Keep the wording of the records intact as you retype them, and omit every image.

═════ GIVEN ENTRIES ═════

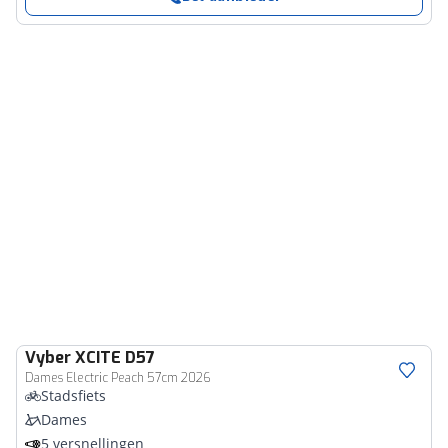
Vyber
XCITE D57
Dames Electric Peach 57cm 2026
Stadsfiets
Dames
5 versnellingen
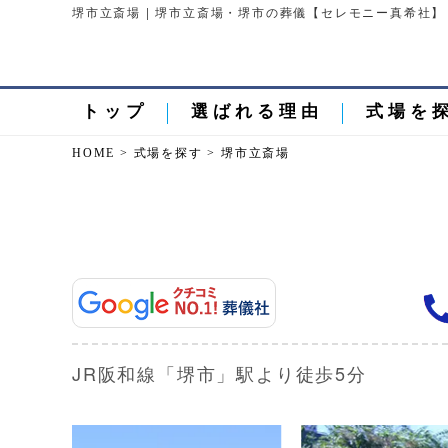
堺市立斎場 | 堺市立斎場・堺市の葬儀【セレモニー真希社】
トップ
選ばれる理由
式場を
HOME
>
式場を探す
>
堺市立斎場
JR阪和線「堺市」駅より徒歩5分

═════

*RESPONSE*
Vyber
XCITE D57
Dames Electric Peach 57cm 2026
Stadsfiets
Dames
5 versnellingen
堺市立斎場 | 堺市立斎場・堺市の葬儀【セレモニー真希社】
トップ
選ばれる理由
式場を
HOME
>
式場を探す
>
堺市立斎場
JR阪和線「堺市」駅より徒歩5分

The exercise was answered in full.